___ DATA
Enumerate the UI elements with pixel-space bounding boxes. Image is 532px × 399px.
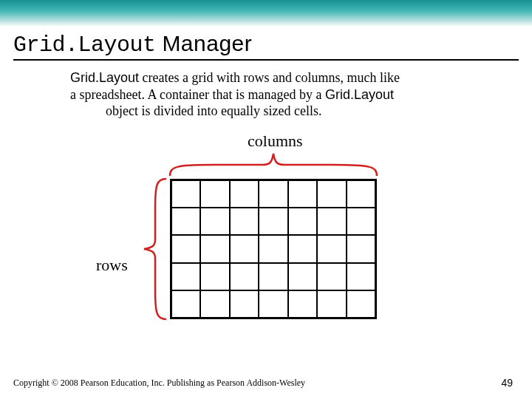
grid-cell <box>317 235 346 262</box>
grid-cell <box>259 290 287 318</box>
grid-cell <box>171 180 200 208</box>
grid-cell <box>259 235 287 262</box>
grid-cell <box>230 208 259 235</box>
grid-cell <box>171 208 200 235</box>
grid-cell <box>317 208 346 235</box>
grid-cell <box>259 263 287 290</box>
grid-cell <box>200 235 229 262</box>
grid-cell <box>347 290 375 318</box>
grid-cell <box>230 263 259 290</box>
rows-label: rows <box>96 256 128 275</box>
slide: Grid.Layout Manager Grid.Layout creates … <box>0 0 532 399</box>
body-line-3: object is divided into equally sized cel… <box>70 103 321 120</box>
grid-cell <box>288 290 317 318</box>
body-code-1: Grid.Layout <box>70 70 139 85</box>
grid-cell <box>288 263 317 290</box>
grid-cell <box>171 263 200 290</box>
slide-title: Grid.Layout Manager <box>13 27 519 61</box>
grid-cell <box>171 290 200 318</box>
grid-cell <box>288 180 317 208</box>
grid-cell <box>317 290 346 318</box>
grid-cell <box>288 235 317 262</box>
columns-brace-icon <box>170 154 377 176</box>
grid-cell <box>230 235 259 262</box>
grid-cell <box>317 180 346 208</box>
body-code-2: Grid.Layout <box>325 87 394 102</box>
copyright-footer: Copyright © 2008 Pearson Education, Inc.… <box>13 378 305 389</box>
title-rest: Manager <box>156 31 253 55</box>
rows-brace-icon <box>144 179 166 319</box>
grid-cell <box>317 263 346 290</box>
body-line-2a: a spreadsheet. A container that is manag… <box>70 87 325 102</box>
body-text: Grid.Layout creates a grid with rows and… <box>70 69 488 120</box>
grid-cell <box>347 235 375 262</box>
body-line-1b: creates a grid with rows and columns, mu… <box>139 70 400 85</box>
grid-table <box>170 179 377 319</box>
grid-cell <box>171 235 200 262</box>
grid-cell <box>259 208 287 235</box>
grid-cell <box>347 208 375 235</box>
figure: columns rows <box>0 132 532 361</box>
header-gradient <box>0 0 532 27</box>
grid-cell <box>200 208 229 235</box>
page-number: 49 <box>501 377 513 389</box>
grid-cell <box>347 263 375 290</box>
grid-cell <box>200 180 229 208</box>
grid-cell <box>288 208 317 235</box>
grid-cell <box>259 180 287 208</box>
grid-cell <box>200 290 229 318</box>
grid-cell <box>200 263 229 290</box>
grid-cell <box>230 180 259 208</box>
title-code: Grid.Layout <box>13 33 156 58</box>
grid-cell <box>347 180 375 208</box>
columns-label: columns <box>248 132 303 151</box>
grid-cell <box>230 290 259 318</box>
______
TASK REQUIREMENTS ->
In how many lines of the records does the word "icon" appear? Reply with the number only.

RESPONSE BOX ->
2